I suppose it would depend on the amount of the UBI.
Enough to take in the concerns weka has expressed.
It was from an American perspective, where one must spit after implying anything socialist.
The amount of a UBI is quite important, if its too low (like what TOP is proposing) then it will become a way to undermine welfare.
But this is not the only problem with a UBI. For example what a UBI doesn’t do is engage people in meaningful work, and as such it doesn’t put any pressure on the nature of work in society. You can find discussion of this among the linked blog posts from that one, but just to highlight one issue.
Somebody sitting on a UBI for a long time is not too different to somebody being on a benefit for a number of years. What it doesn’t do is give them the job skills which somebody employed over those years will develop. The person unemployed for this period will still no doubt be discriminated against when trying to enter employment from that position, and will likely start at a lower wage rate than the employed person changing work at that point. There are plenty of good economic reasons to favor employment over just income due to similar factors as this (both for individuals and macro-economic outcomes).
Eagerly awaiting the results of the select committee hearings today on Medical Cannabis, in the mean time…
https://yournz.org/2017/04/05/medical-cannabis-regime-anything-but-compassionate/#comment-177377
How can Bill English use the word compassionate, when the costs for cannabis products are prohibitive. A total disconnect from reality of the people who need this medicines, and their economic status.
Watching the Hawks
This show has been running for a while on RT America, and I’ve just got into watching it on a more regular basis – the latest show is rather good.
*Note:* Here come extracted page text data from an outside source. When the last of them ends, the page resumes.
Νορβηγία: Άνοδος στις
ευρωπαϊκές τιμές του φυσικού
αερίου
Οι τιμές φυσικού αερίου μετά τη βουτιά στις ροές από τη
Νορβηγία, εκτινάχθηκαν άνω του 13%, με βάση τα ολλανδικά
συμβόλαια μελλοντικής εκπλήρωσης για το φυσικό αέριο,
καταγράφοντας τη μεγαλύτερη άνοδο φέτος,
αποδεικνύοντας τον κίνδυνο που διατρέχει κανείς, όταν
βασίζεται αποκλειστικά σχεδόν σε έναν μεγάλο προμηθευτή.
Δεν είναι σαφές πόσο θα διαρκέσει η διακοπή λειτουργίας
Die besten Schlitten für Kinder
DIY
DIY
Is it possible to have a ‘Swamp’ on the 68th floor of a 59 floor ‘Tower’ ?
Trump’s advisory team hard at work. Another little gem for Alex Jones aficionados.
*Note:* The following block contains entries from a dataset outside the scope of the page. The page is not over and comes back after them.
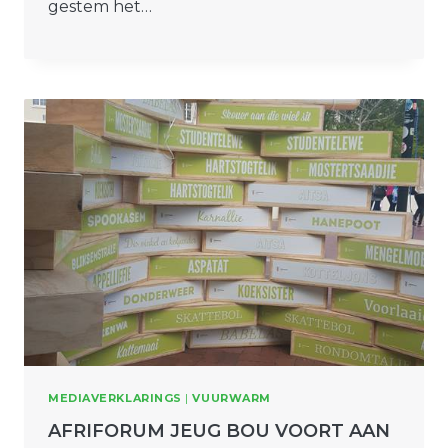
gestem het…
MEDIAVERKLARINGS
|
VUURWARM
AFRIFORUM JEUG BOU VOORT AAN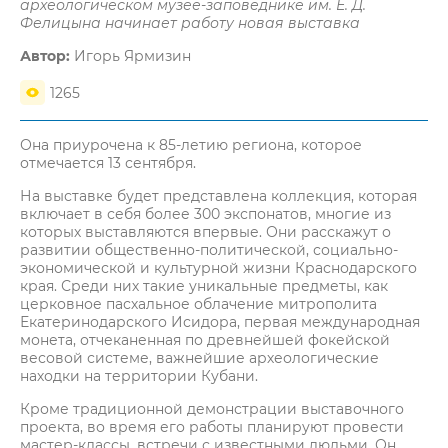
археологическом музее-заповеднике им. Е. Д.
Фелицына начинает работу новая выставка
Автор:
Игорь Ярмизин
1265
Она приурочена к 85-летию региона, которое
отмечается 13 сентября.
На выставке будет представлена коллекция, которая
включает в себя более 300 экспонатов, многие из
которых выставляются впервые. Они расскажут о
развитии общественно-политической, социально-
экономической и культурной жизни Краснодарского
края. Среди них такие уникальные предметы, как
церковное пасхальное облачение митрополита
Екатеринодарского Исидора, первая международная
монета, отчеканенная по древнейшей фокейской
весовой системе, важнейшие археологические
находки на территории Кубани.
Кроме традиционной демонстрации выставочного
проекта, во время его работы планируют провести
мастер-классы, встречи с известными людьми. Он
http://www.salon.com/2017/04/04/infowars-host-alex-jones-threatens-adam-schiff-ill-beat-your-goddamn-ass/
I just heard the Prime Minister say traffic is so slow in Auckland because of the number of roading projects under way.
He’s allowed to be a fuckwit. Presuming us to be the same and accept such crap just doubles up his quota of that quality.
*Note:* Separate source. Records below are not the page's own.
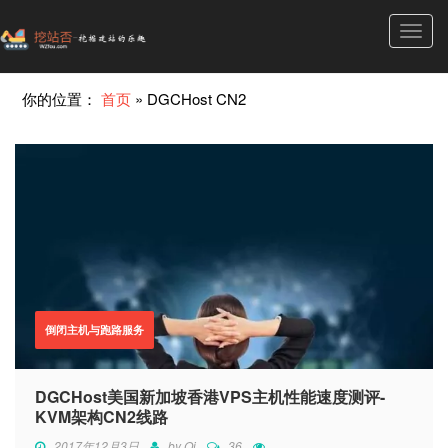
Toggl
navig
你的位置：
首页
»
DGCHost CN2
倒闭主机与跑路服务
DGCHost美国新加坡香港VPS主机性能速度测评-
KVM架构CN2线路
2017年12月3日
by
Qi
36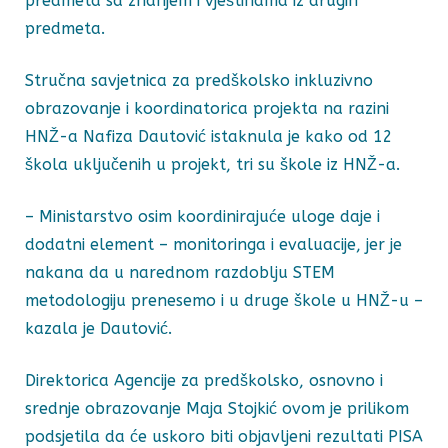
predmeta sa znanjem i vještinama iz drugih
predmeta.
Stručna savjetnica za predškolsko inkluzivno
obrazovanje i koordinatorica projekta na razini
HNŽ-a Nafiza Dautović istaknula je kako od 12
škola uključenih u projekt, tri su škole iz HNŽ-a.
– Ministarstvo osim koordinirajuće uloge daje i
dodatni element – monitoringa i evaluacije, jer je
nakana da u narednom razdoblju STEM
metodologiju prenesemo i u druge škole u HNŽ-u –
kazala je Dautović.
Direktorica Agencije za predškolsko, osnovno i
srednje obrazovanje Maja Stojkić ovom je prilikom
podsjetila da će uskoro biti objavljeni rezultati PISA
like all good lies there is an element of truth to it
do you live in Auckland repateet?
I’m glad TS isn’t lowering itself to covering the pathetic story about Andrew in court… is anyone else feeling totally UNsorry for the millionaires who are extracting another $2m because they got ‘hurt feelings’?
http://www.stuff.co.nz/national/politics/91225586/labour-leader-andrew-little-niue-hotel-comments-aimed-at-government-not-hagamans
Please!
Nice one Roy. I’d say it’s not about the money. It’s about getting an unreserved apology for being accused of corruption by someone whose every word is potentially broadcast to 4 million people.
So it’s not pathetic, it’s a lesson in getting it right and admitting when you got it wrong
“…not about the money…”
He’s unreservedly, publicly apologised already; but they aren’t having it. Moreover, asking for a bit of sunlight isn’t quite an ‘accusation’ is it?
A year too late. A week before court. That smacks of repentance indeed.
So it’s worth $2m – TWO MILLION DOLLARS??!!
Go on, tell me again that that isn’t pathetic.
Oh and since you’re so in to the legal over the moral, lateness and timing isn’t relevant, right? Right.
IMO, he shouldn’t have done that. He was doing his job and it needs to be done espcially when you consider that National are corrupt.
I’d say it’s not about the money.
Er, hello… rich Nat donors not about the money?
…it’s a lesson in getting it right…
He did get it right – there’s a very bad smell about people getting government funding shortly after making a fat donation to the governing party. Unfortunately, under NZ law, being right doesn’t necessarily keep you out of court if you’re right about vindictive Tories with deep pockets.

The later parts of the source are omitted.